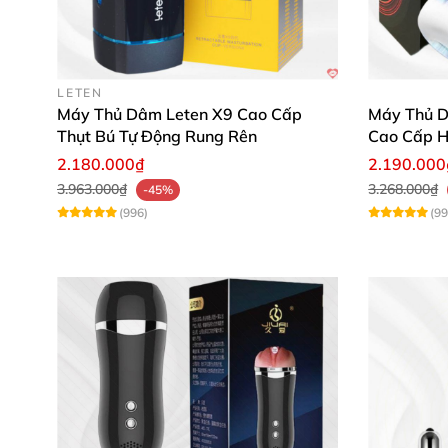
Sản phẩm không chỉ là một đồ chơi giúp giải 
thăng hoa trong đời sống tình cảm. Thiết kế 
LETEN
quên.
Máy Thủ Dâm Leten X9 Cao Cấp
Máy Thủ D
Thụt Bú Tự Động Rung Rên
Cao Cấp H
2.180.000₫
2.190.000
3.963.000₫
3.268.000₫
-45%
(996)
(99
Review Thực Tế Từ Khách Hàng ❤️
Nguyễn Anh Tuấn: "Jiuai Wallmount khiến t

........

Work order — Reprint each of the records exactly and skip the images.

Task response —
Sản phẩm không chỉ là một đồ chơi giúp giải 
thăng hoa trong đời sống tình cảm. Thiết kế 
LETEN
quên.
Máy Thủ Dâm Leten X9 Cao Cấp
Máy Thủ D
Thụt Bú Tự Động Rung Rên
Cao Cấp H
2.180.000₫
2.190.000
3.963.000₫
3.268.000₫
-45%
(996)
(99
Review Thực Tế Từ Khách Hàng ❤️
Nguyễn Anh Tuấn: "Jiuai Wallmount khiến t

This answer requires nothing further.